Clay Jam: Zynga goes claymation, with help from new partner

Fat Pebble, one of five developers teaming up with the struggling social-gaming company on the mobile front, releases a quirky claymation game.

Donna Tam Staff Writer / News
Donna Tam covers Amazon and other fun stuff for CNET News. She is a San Francisco native who enjoys feasting, merrymaking, checking her Gmail and reading her Kindle.
Donna Tam
3 min read
Fat Pebble

Clay Jam -- the latest game to come out of Zynga's recent push for mobile -- launches today, bringing a new type of game to the social-gaming platform.

Update, 10:38 a.m. PT: The game shows up in the Google Play store, but isn't ready for download, which is why some people may be seeing a "This item cannot be installed in your device's country" message. The creators said this should change any minute now. Android devices need to be on 2.3.1 (Gingerbread) or greater to play.

The claymation-based game, filmed in stop motion animation, features silly clay monsters and a little clay ball that rolls along squashing little beasts and dodging big ones. Its creator, UK indie game developer Fat Pebble, is one of five developers that signed on to create mobile games for the struggling gaming company. The bet on mobile is part of Zynga's attempt to branch out from its dependence on Facebook and become a gaming platform of its own.

Fat Pebble

Clay Jam is Zynga's first foray into the uncrowded space of claymation video games. The game, Fat Pebble's first original product, is a quirky one. Players swipe the screen to help the clay ball navigate the course and dodge obstacles. As the ball rolls along, the monsters it squishes helps the ball grow bigger and roll faster until it's big enough to defeat the really big monsters down the line.

Clay is the perfect complement for a touch screen game, Fat Pebble Creative Director Michael Movel said. "We wanted to make it tactile -- feel like you're really touching things in the game."

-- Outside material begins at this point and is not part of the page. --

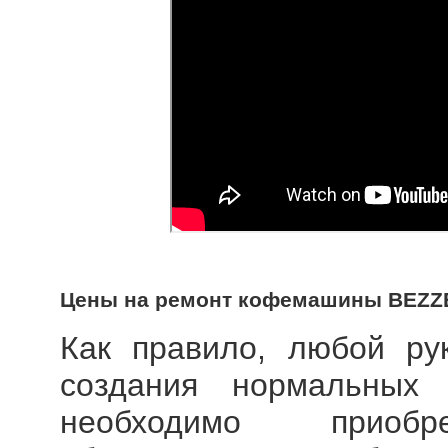
Цены на ремонт кофемашины BEZ
Как правило, любой рук
создания нормальных 
необходимо приобре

It's definitely not your typical mobile game and it didn't have a typical development schedule. While mobile games usually take a few months to develop, Clay Jam has been in production for about a year. Fat Pebble Art Director Chris Roe used 44 pounds of clay and 400 toothpicks to hand-make every model of the 25 different monsters featured in the game.

Fat Pebble

Roe said it would have been much easier to create a 3-D model using a computer, but the creators found that the images lacked the texture of clay. "It makes loads of mess," he said. "It's not the kind of thing that every studio would do, but it's about time to get claymation out there."

The new game lets Zynga diversify its fledging gaming platform, something that is important to gaining new players. Zynga's other mobile partners, announced in June, cover a variety of genres -- midcore game Horn, action-arcade game Super Bunny Breakout, arcade game Twist Pilot and puzzle game Rubber Tacos.

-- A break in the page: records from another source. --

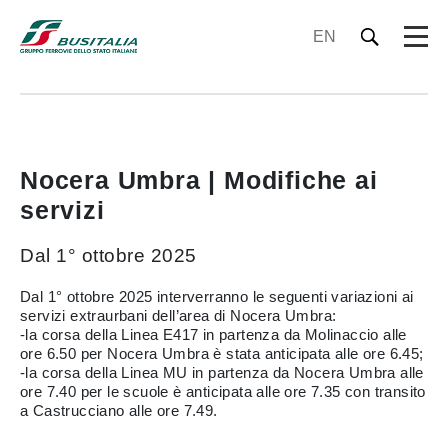
EN
Nocera Umbra | Modifiche ai
servizi
Dal 1° ottobre 2025
Dal 1° ottobre 2025 interverranno le seguenti variazioni ai
servizi extraurbani dell’area di Nocera Umbra:
-la corsa della Linea E417 in partenza da Molinaccio alle
ore 6.50 per Nocera Umbra è stata anticipata alle ore 6.45;
-la corsa della Linea MU in partenza da Nocera Umbra alle
ore 7.40 per le scuole è anticipata alle ore 7.35 con transito
a Castrucciano alle ore 7.49.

Movel said partnering with Zynga allowed the company to focus on the creative aspects of the game and get advice for the business decisions --like how to promote the game and how to make money off it -- and gave Fat Pebble access to Zynga's 3 million players. While that number has nothing on Facebook's massive social gaming platform, a platform Zynga helped build, Movel said he was grateful for Zynga's help.

"It's given us everything we've lacked," he said. Despite Zynga's recent spat of bad news -- that includes top executives leaving, layoffs and a dropping stock price -- Movel said the only thing Fat Pebble has ever been afraid of was losing creative control in exchange for the bottom line, something Zynga has stayed clear of.

Will Zynga's recent push for mobile games pay off? It's too early to tell, and Zynga is not saying how many people are playing the games so far. But, the company seems to be doing one thing right and that's keeping its partner developers happy.